**** Task material

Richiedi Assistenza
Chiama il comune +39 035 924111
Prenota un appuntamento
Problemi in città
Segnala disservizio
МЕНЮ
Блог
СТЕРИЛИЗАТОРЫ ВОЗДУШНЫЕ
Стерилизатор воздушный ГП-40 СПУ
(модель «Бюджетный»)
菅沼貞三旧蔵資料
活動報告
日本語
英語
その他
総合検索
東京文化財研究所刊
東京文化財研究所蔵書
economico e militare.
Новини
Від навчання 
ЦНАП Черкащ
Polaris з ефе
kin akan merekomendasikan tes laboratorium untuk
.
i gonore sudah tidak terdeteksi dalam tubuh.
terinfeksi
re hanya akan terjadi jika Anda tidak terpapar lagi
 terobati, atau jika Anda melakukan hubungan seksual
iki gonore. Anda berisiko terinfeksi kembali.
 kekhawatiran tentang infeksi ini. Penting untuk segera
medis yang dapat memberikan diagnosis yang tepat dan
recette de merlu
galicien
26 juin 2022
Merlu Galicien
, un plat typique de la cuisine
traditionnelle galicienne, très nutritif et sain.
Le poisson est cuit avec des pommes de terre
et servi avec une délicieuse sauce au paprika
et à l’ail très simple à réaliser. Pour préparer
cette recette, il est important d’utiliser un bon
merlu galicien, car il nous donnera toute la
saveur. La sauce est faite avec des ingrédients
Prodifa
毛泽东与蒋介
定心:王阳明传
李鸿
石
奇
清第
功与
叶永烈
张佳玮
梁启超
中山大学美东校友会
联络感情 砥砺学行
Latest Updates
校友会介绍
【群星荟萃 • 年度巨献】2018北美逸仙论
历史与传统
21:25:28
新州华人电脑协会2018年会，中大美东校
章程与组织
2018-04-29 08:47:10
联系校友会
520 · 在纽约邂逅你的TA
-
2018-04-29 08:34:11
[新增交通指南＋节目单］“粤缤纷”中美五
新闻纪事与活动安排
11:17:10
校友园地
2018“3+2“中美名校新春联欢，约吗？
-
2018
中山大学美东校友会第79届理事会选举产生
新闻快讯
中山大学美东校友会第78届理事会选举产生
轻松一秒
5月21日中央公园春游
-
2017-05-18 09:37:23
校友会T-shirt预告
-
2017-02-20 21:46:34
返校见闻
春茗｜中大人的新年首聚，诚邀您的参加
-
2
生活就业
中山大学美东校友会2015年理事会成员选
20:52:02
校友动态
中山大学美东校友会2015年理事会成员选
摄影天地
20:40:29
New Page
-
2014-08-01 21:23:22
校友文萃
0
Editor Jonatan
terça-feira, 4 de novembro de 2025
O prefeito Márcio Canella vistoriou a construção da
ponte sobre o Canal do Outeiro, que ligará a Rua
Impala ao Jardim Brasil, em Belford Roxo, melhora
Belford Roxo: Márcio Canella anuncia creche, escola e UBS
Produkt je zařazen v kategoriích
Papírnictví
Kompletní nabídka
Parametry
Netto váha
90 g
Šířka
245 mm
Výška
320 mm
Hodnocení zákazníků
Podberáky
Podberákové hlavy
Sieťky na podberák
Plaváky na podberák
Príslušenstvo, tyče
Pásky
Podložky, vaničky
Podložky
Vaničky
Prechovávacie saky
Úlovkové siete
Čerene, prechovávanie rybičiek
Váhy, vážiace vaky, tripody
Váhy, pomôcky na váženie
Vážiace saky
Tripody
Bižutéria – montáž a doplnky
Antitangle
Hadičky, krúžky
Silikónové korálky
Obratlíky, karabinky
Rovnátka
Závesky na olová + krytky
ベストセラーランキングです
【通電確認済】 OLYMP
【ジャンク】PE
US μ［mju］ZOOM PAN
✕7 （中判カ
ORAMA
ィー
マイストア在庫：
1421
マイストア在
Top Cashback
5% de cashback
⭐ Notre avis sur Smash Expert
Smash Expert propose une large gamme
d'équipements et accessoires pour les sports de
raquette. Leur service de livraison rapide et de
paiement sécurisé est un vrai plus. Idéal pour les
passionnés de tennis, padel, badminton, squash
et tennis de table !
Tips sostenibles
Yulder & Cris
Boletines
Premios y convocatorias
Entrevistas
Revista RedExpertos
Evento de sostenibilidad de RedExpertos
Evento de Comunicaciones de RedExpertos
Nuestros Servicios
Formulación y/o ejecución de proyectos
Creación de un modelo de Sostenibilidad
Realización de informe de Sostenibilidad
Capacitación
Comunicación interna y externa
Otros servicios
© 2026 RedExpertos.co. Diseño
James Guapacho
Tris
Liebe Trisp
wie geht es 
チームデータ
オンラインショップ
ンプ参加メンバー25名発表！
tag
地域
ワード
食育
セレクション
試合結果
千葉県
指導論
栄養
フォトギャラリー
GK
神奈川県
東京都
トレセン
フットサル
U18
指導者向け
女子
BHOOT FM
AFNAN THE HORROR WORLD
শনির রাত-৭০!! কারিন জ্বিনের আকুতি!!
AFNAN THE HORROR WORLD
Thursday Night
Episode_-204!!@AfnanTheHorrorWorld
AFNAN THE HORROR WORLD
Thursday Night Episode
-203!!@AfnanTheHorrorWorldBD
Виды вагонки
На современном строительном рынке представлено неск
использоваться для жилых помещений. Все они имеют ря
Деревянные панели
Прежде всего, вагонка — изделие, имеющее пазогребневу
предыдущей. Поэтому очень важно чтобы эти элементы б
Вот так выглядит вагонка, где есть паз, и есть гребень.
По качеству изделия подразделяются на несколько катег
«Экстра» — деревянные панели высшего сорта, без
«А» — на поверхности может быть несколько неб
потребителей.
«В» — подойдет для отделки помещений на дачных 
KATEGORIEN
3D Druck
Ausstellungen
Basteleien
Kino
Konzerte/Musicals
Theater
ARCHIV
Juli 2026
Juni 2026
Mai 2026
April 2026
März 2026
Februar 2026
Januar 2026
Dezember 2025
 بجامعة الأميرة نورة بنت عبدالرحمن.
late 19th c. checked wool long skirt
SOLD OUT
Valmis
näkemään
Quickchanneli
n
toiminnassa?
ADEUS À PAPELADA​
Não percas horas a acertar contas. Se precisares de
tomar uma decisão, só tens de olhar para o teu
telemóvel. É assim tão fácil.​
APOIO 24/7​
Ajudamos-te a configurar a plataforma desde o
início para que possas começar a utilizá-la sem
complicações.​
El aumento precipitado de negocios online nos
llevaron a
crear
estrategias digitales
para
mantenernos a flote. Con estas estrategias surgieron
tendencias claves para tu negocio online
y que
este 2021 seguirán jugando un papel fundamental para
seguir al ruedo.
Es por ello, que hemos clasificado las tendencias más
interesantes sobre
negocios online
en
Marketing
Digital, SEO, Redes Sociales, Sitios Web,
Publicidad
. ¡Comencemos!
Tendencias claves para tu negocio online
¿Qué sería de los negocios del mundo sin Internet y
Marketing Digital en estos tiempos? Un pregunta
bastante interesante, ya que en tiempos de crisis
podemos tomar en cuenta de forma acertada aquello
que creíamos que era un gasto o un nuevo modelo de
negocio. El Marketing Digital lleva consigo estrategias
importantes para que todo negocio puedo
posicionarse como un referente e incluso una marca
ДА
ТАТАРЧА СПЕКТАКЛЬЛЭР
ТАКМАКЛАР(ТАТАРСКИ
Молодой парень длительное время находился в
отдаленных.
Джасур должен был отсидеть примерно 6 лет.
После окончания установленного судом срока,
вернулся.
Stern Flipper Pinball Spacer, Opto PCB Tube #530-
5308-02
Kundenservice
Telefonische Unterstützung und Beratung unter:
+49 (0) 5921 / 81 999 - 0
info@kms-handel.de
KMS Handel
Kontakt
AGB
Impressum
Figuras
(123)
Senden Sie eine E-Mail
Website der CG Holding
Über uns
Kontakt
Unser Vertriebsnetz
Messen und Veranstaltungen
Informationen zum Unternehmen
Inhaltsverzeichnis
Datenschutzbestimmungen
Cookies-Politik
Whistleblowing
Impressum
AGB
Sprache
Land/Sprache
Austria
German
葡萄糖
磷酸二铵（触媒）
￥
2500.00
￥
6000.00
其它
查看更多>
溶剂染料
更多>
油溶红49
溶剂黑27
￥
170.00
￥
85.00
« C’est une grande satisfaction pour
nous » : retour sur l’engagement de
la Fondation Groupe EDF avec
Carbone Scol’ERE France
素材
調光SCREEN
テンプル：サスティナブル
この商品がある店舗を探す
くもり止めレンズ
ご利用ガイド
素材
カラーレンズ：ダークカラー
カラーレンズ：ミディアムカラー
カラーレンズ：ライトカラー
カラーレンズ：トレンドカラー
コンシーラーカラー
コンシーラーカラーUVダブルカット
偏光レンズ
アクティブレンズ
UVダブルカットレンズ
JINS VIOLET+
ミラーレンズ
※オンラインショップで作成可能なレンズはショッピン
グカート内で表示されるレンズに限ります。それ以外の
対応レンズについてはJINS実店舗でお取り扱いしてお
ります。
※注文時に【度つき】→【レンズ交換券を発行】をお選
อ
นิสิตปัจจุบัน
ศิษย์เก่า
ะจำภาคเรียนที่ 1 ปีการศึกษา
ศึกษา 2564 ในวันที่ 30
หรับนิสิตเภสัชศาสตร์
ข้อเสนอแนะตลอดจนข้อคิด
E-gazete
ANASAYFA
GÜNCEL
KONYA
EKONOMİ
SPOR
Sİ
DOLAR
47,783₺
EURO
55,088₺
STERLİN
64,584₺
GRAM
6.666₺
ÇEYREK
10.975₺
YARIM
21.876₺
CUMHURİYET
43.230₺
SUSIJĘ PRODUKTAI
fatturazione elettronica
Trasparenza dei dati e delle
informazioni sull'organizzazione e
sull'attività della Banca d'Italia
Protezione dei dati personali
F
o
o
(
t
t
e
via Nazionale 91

********

Find the word "Thursday" in the listing and copy each line that contains it.

- Expected answer
Thursday Night
Thursday Night Episode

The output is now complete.